MYRTLE BEACH, SC (WBTW) – A bill sponsored by South Carolina Representative Russell Fry of Surfside Beach would change the way some vote for city or county council members.
The bill would prohibit at-large voting for more than half the members on a local council.
Right now, the City of Myrtle Beach uses at-large voting for all members, which means all voters who live in the city are allowed to vote for anyone running for council or mayor.
City Spokesperson Mark Kruea says that’s always been the city’s method, but they have talked about different options in the past.
“At-large means that all seven of them, the mayor and six council people, represent the whole city. So, if you don’t get along with one council people, you have six others that you can turn to,” said Kruea.
Across the United States, the NAACP has said that at-large method discriminates against minorities because it prevents some voters from electing a candidate if they’re not a majority in the district.
“Fortunately, we have a good track record of electing minorities and women to city council.

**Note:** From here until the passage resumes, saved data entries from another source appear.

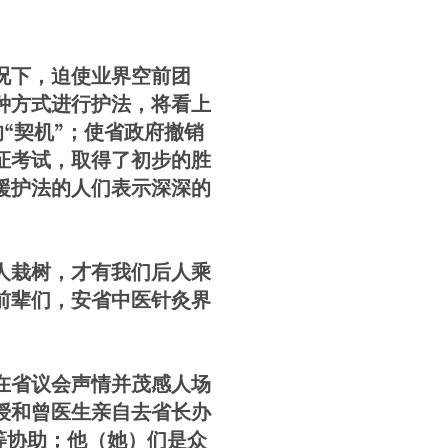
况下，迫使业界空前团
种方式进行护法，将看上
的“契机”；使省政府撤销
证考试，取得了初步的胜
援护法的人们表示深深的
人栽树，才有我们后人乘
前辈们，安省中医针灸界
在省议会声情并茂感人场
授和曾医生亲自去省长办
等协助；他（她）们是众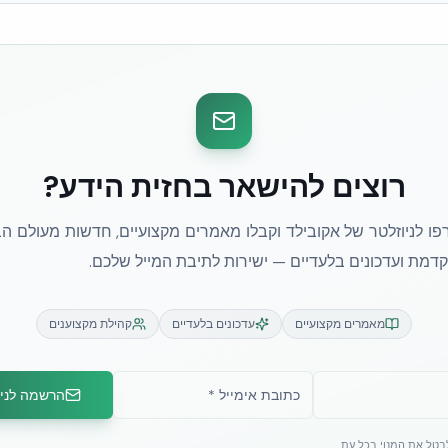
רוצים להישאר בחזית הידע?
ו לניוזלטר של אקובילד וקבלו מאמרים מקצועיים, חדשות מעולם הב
מת ועדכונים בלעדיים — ישירות לתיבת המייל שלכם.
מאמרים מקצועיים
עדכונים בלעדיים
קהילת מקצוענים
הרשמה לניו
לבטל את המנוי בכל עת.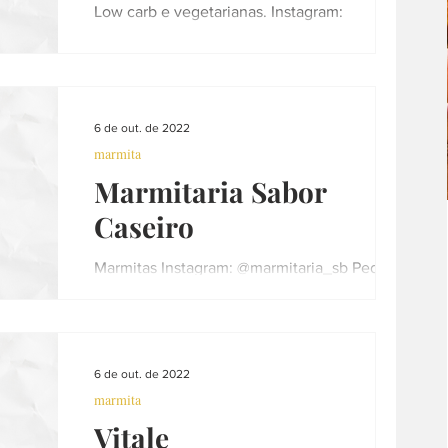
Low carb e vegetarianas. Instagram:
@cozinha.ma Marcela Sedenho, nutricionista
Faça sua...
6 de out. de 2022
marmita
Marmitaria Sabor
Caseiro
Marmitas Instagram: @marmitaria_sb Pedidos
pelo WhatsApp: (16) 997339893 Informações
atualizadas em 01.04.23 - Contribua e nos
chame por...
6 de out. de 2022
marmita
Vitale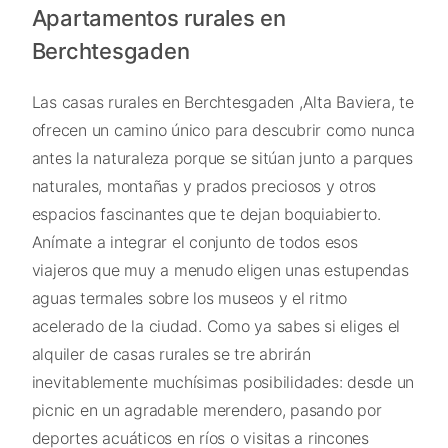
Apartamentos rurales en
Berchtesgaden
Las casas rurales en Berchtesgaden ,Alta Baviera, te
ofrecen un camino único para descubrir como nunca
antes la naturaleza porque se sitúan junto a parques
naturales, montañas y prados preciosos y otros
espacios fascinantes que te dejan boquiabierto.
Anímate a integrar el conjunto de todos esos
viajeros que muy a menudo eligen unas estupendas
aguas termales sobre los museos y el ritmo
acelerado de la ciudad. Como ya sabes si eliges el
alquiler de casas rurales se tre abrirán
inevitablemente muchísimas posibilidades: desde un
picnic en un agradable merendero, pasando por
deportes acuáticos en ríos o visitas a rincones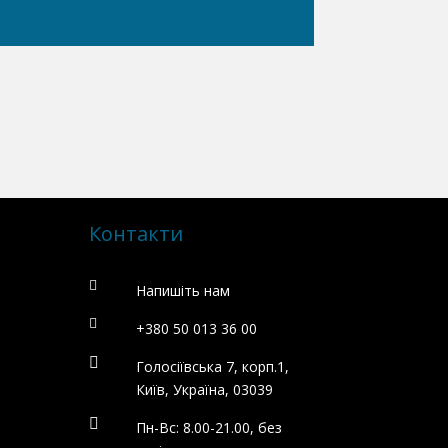
Контакти

Напишіть нам

+380 50 013 36 00

Голосіївська 7, корп.1,
Київ, Україна, 03039

Пн-Вс: 8.00-21.00, без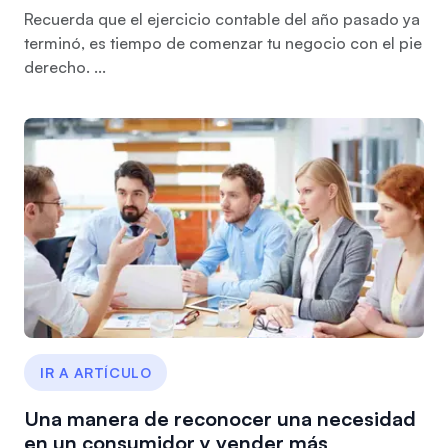
Recuerda que el ejercicio contable del año pasado ya
terminó, es tiempo de comenzar tu negocio con el pie
derecho. ...
IR A ARTÍCULO
Una manera de reconocer una necesidad
en un consumidor y vender más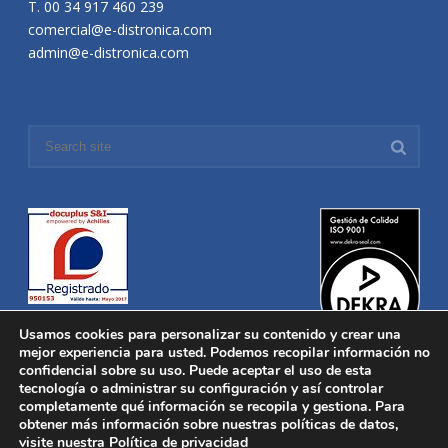
T. 00 34 917 460 239
comercial@e-distronica.com
admin@e-distronica.com
Usamos cookies para personalizar su contenido y crear una
mejor experiencia para usted. Podemos recopilar información no
confidencial sobre su uso. Puede aceptar el uso de esta
tecnología o administrar su configuración y así controlar
Distronica © 2016 Todos los derechos reservados.
Aviso legal
|
completamente qué información se recopila y gestiona. Para
Política de privacidad
|
Política de Cookies
obtener más información sobre nuestras políticas de datos,
Desarrollado por
Nucleosoft
visite nuestra
Política de privacidad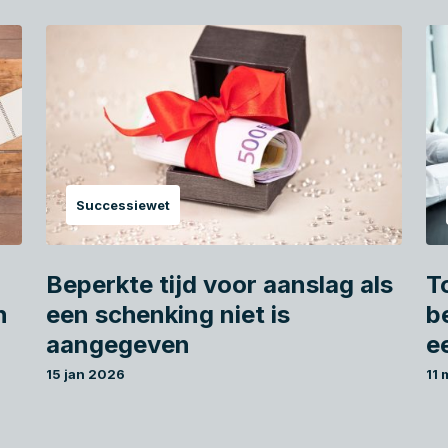
Successiewet
Beperkte tijd voor aanslag als
T
n
een schenking niet is
b
aangegeven
e
15 jan 2026
11 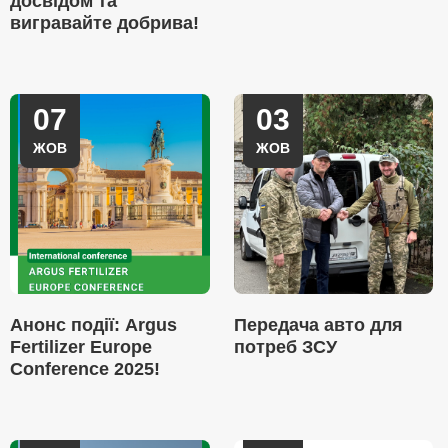
досвідом та
вигравайте добрива!
07
03
ЖОВ
ЖОВ
Анонс події: Argus
Передача авто для
Fertilizer Europe
потреб ЗСУ
Conference 2025!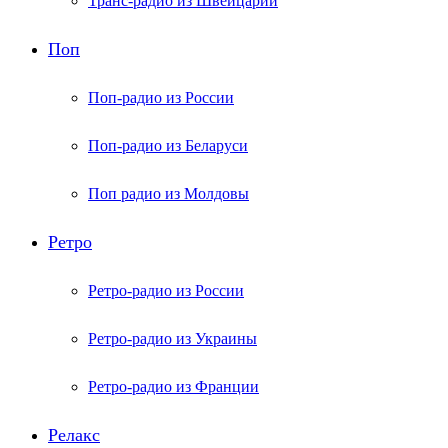
Транс-радио из Швейцарии
Поп
Поп-радио из России
Поп-радио из Беларуси
Поп радио из Молдовы
Ретро
Ретро-радио из России
Ретро-радио из Украины
Ретро-радио из Франции
Релакс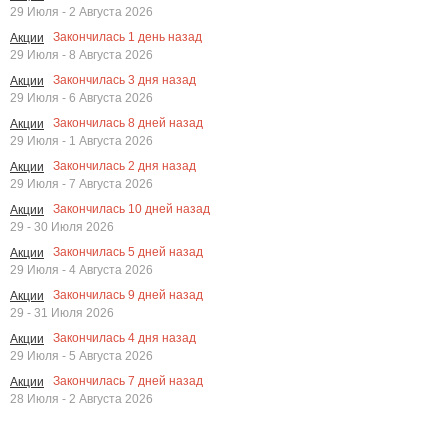
29 Июля - 2 Августа 2026
Закончилась
1
день назад
Акции
29 Июля - 8 Августа 2026
Закончилась
3
дня назад
Акции
29 Июля - 6 Августа 2026
Закончилась
8
дней назад
Акции
29 Июля - 1 Августа 2026
Закончилась
2
дня назад
Акции
29 Июля - 7 Августа 2026
Закончилась
10
дней назад
Акции
29 - 30 Июля 2026
Закончилась
5
дней назад
Акции
29 Июля - 4 Августа 2026
Закончилась
9
дней назад
Акции
29 - 31 Июля 2026
Закончилась
4
дня назад
Акции
29 Июля - 5 Августа 2026
Закончилась
7
дней назад
Акции
28 Июля - 2 Августа 2026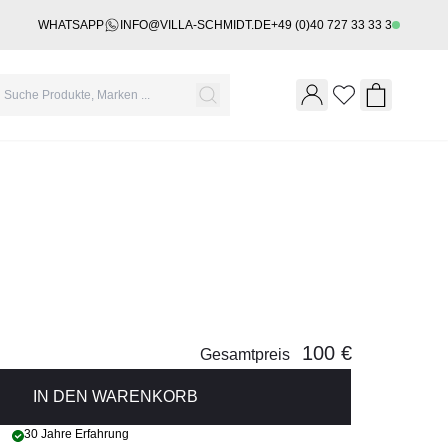
WHATSAPP
INFO@VILLA-SCHMIDT.DE
+49 (0)40 727 33 33 3
Wishlist
Shopping 
100 €
Gesamtpreis
IN DEN WARENKORB
30 Jahre Erfahrung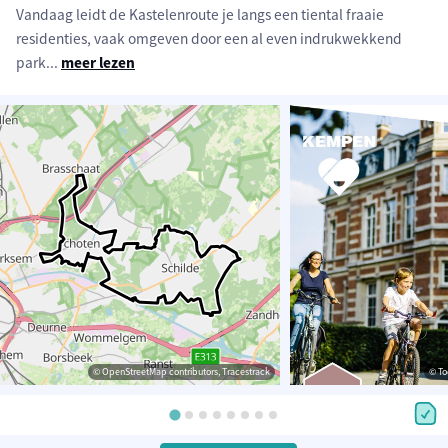
Vandaag leidt de Kastelenroute je langs een tiental fraaie
residenties, vaak omgeven door een al even indrukwekkend
park
...
meer lezen
© OpenStreetMap contributors, Tracestrack
© To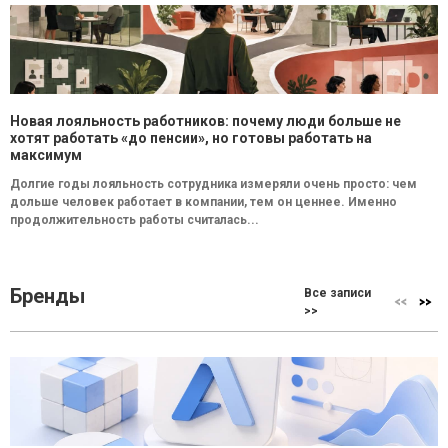
Новая лояльность работников: почему люди больше не
хотят работать «до пенсии», но готовы работать на
максимум
Долгие годы лояльность сотрудника измеряли очень просто: чем
дольше человек работает в компании, тем он ценнее. Именно
продолжительность работы считалась...
Бренды
Все записи
>>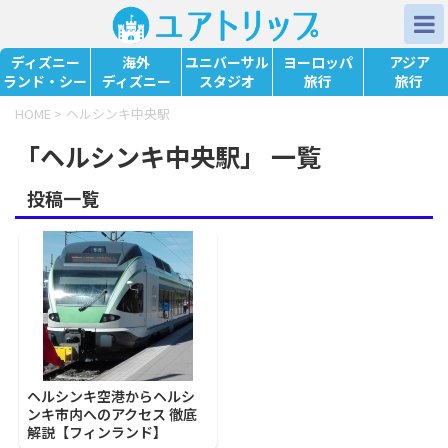
ディズニー
海外
ユニバーサル
ヨーロッパ
アジア
ランド・シー
ディズニー
スタジオ
旅行
旅行
HOME
>
ヘルシンキ中央駅
「ヘルシンキ中央駅」 一覧
投稿一覧
ヘルシンキ空港からヘルシ
ンキ市内へのアクセス 徹底
解説【フィンランド】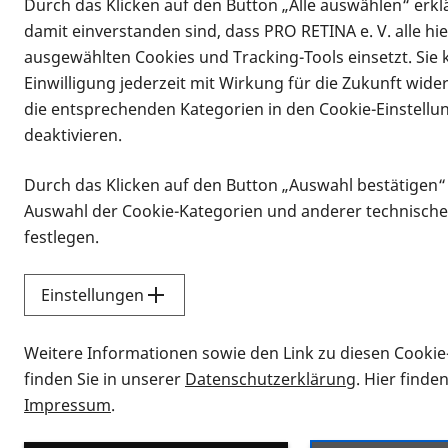
Durch das Klicken auf den Button „Alle auswählen“ erklä
damit einverstanden sind, dass PRO RETINA e. V. alle hi
ausgewählten Cookies und Tracking-Tools einsetzt. Sie
Einwilligung jederzeit mit Wirkung für die Zukunft wide
die entsprechenden Kategorien in den Cookie-Einstellu
deaktivieren.
Durch das Klicken auf den Button „Auswahl bestätigen“
Infomaterial
Auswahl der Cookie-Kategorien und anderer technische
Infomaterial
festlegen.
Einstellungen
Vorlesen
Weitere Informationen sowie den Link zu diesen Cookie
Alle Infomaterialien
finden Sie in unserer
Datenschutzerklärung
. Hier finde
Impressum
.
Sie möchten wissen, wie Sie nach Inf
Erklärvideos zum Thema Infomateri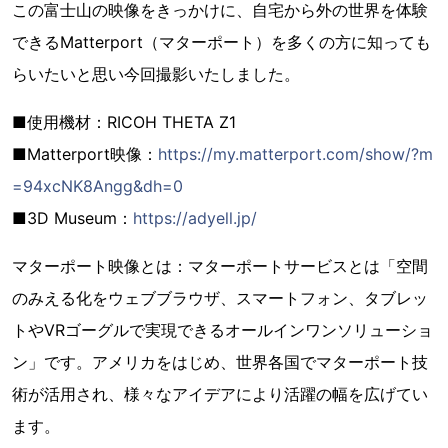
この富士山の映像をきっかけに、自宅から外の世界を体験
できるMatterport（マターポート）を多くの方に知っても
らいたいと思い今回撮影いたしました。
■使用機材：RICOH THETA Z1
■Matterport映像：
https://my.matterport.com/show/?m
=94xcNK8Angg&dh=0
■3D Museum：
https://adyell.jp/
マターポート映像とは：マターポートサービスとは「空間
のみえる化をウェブブラウザ、スマートフォン、タブレッ
トやVRゴーグルで実現できるオールインワンソリューショ
ン」です。アメリカをはじめ、世界各国でマターポート技
術が活用され、様々なアイデアにより活躍の幅を広げてい
ます。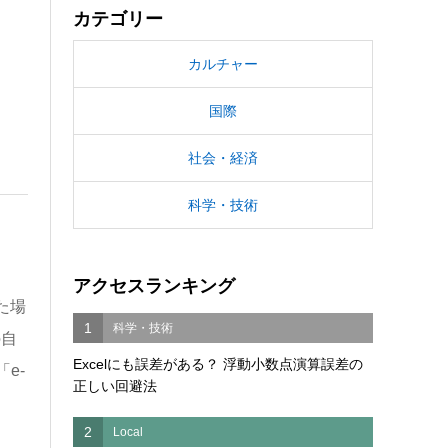
カテゴリー
カルチャー
国際
社会・経済
科学・技術
アクセスランキング
た場
1
科学・技術
の自
Excelにも誤差がある？ 浮動小数点演算誤差の
e-
正しい回避法
2
Local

So, we’re not in jeopardy there,” said Kruea.
The new bill would prevent half of the representatives on a council from being elected by the at-large method.
That would push city leaders to look to other methods, like dividing the city into districts, or having a mix of at-large candidates and district representatives. Still, each option could have its own challenges.
“When you look at the minority population locally, it would be difficult, if not impossible, to draw six, single-member district where one of those was a majority-minority district. I think you’d have to go to a nine-member council in order to achieve that,” said Kruea.
Kruea says city leaders bring up this issue periodically, but for them to make a change, it would have to go through the Justice Department.
News13 reached out to Representative Fry to see if he had comment on the bill. So far, we haven’t heard back.